Supplementary Materials
Figure S1. A) shows the gray matter HE map of a single subject thresholded between 0.5 and 1.2. Figure 1 B) shows a log–log plot illustrating the relationship between window sizes (x‐axis) and variance (y‐axis) within a sample region from the interaction analysis results (the supplementary motor area – outlined in blue).
Figure S2. Interaction effects of day (d5/d17) by group (LRN/SMP): Significantly greater increases in HE were identified in LRN (blue) in the right dentate nucleus of the cerebellum (p(fdr) = 0.009; left), right middle frontal gyrus (p(fdr) = 0.009); MFG, 2nd from left) and right ventromedial prefrontal cortex (p(fdr) = 0.038; VMPFC, 2nd from right); as well as significantly greater decreases in the left inferior parietal lobe (p(fdr) = 0.039; IPL, right) were identified between d5 and d17.

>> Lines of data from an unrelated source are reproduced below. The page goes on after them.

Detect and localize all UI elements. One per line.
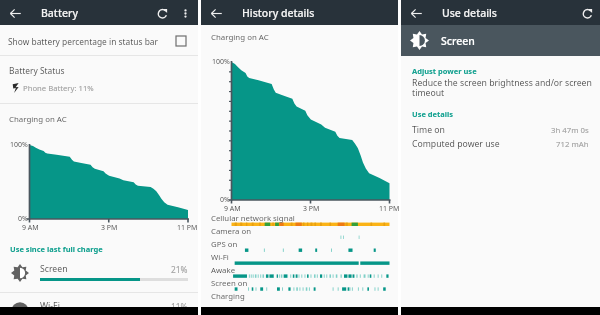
staticText: History details	[242, 6, 315, 20]
staticText: 9 AM	[22, 223, 39, 233]
staticText: Time on	[412, 124, 445, 136]
staticText: Charging	[211, 291, 245, 302]
button[interactable]: Back	[406, 3, 426, 23]
staticText: Camera on	[211, 226, 251, 237]
button[interactable]: Cellular network signal	[201, 212, 398, 225]
button[interactable]: Refresh	[152, 3, 172, 23]
staticText: Charging on AC	[9, 114, 67, 125]
staticText: Screen	[40, 263, 68, 275]
staticText: 3 PM	[303, 204, 320, 214]
staticText: Screen	[441, 34, 475, 48]
staticText: Use details	[442, 6, 497, 20]
button[interactable]: Show battery percentage in status bar	[0, 25, 198, 55]
staticText: Charging on AC	[211, 32, 269, 43]
button[interactable]: GPS on	[201, 238, 398, 251]
staticText: Battery Status	[9, 65, 65, 76]
button[interactable]: More options	[175, 3, 195, 23]
staticText: Wi-Fi	[40, 300, 60, 312]
button[interactable]: Wi-Fi	[0, 297, 198, 315]
staticText: Battery	[41, 6, 78, 20]
staticText: 100%	[212, 57, 230, 67]
staticText: Phone Battery: 11%	[23, 83, 94, 93]
staticText: 712 mAh	[556, 139, 589, 150]
staticText: Computed power use	[412, 138, 500, 150]
button[interactable]: Screen	[401, 25, 600, 56]
staticText: Reduce the screen brightness and/or scre…	[412, 77, 592, 89]
staticText: Use details	[412, 109, 454, 119]
staticText: Cellular network signal	[211, 213, 295, 224]
staticText: Screen on	[211, 278, 248, 289]
button[interactable]: Screen	[0, 258, 198, 292]
button[interactable]: Awake	[201, 264, 398, 277]
button[interactable]: Charging	[201, 290, 398, 303]
staticText: Awake	[211, 265, 236, 276]
button[interactable]: Screen on	[201, 277, 398, 290]
staticText: 3h 47m 0s	[551, 125, 589, 136]
staticText: 9 AM	[224, 204, 241, 214]
staticText: 11 PM	[379, 204, 400, 214]
staticText: GPS on	[211, 239, 238, 250]
staticText: 11 PM	[177, 223, 198, 233]
staticText: 0%	[220, 195, 230, 205]
staticText: Adjust power use	[412, 66, 477, 76]
staticText: Wi-Fi	[211, 252, 229, 263]
staticText: Use since last full charge	[10, 244, 103, 254]
button[interactable]: Refresh	[577, 3, 597, 23]
staticText: Show battery percentage in status bar	[8, 36, 159, 47]
button[interactable]: Camera on	[201, 225, 398, 238]
staticText: 100%	[10, 140, 28, 150]
button[interactable]: Wi-Fi	[201, 251, 398, 264]
button[interactable]: Back	[206, 3, 226, 23]
staticText: 3 PM	[101, 223, 118, 233]
staticText: 11%	[171, 301, 188, 312]
staticText: 21%	[171, 264, 188, 275]
staticText: 0%	[18, 214, 28, 224]
button[interactable]: Back	[5, 3, 25, 23]
staticText: timeout	[412, 87, 445, 99]
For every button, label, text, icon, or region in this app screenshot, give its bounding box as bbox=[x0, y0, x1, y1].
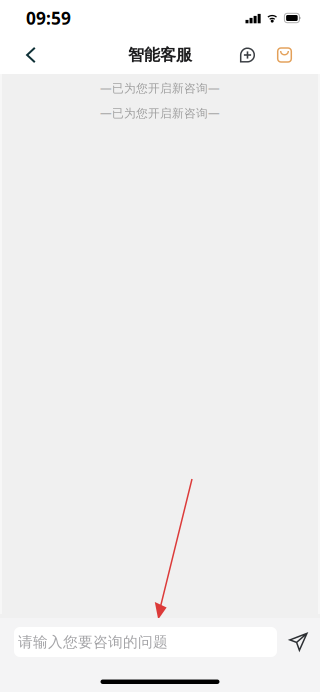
button[interactable]: Shopping bag bbox=[269, 36, 300, 74]
staticText: 智能客服 bbox=[128, 45, 192, 65]
staticText: —已为您开启新咨询— bbox=[100, 105, 220, 121]
button[interactable]: Back bbox=[10, 36, 52, 74]
button[interactable]: New conversation bbox=[226, 36, 269, 74]
staticText: 请输入您要咨询的问题 bbox=[18, 633, 168, 651]
button[interactable]: Send bbox=[277, 627, 320, 657]
staticText: —已为您开启新咨询— bbox=[100, 80, 220, 96]
button[interactable]: 请输入您要咨询的问题 bbox=[14, 627, 277, 657]
staticText: 09:59 bbox=[26, 6, 71, 30]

Figure S3. Trajectories: HE Decreases in the LRN group (blue) and increases in the SMP group (orange) are plotted across all measured training days to visualize the changes in HE alongside training and how they differed across groups between d1 and retention. All significant interactions were found specifically between d1 and d5 in bilateral thalamus, right striatum, left SMA & PO, left M1, left premotor cortex and left lobule H VI/Crus I. For visualization purposes all d1 values have been set to 0—reflecting the beginning of the training period—although actual d1 HE values were not equal to 0. D5 and retention values reflect changes relative to d1 (0).
Data Availability Statement
The data that support the findings of this study are available from the corresponding author upon reasonable request.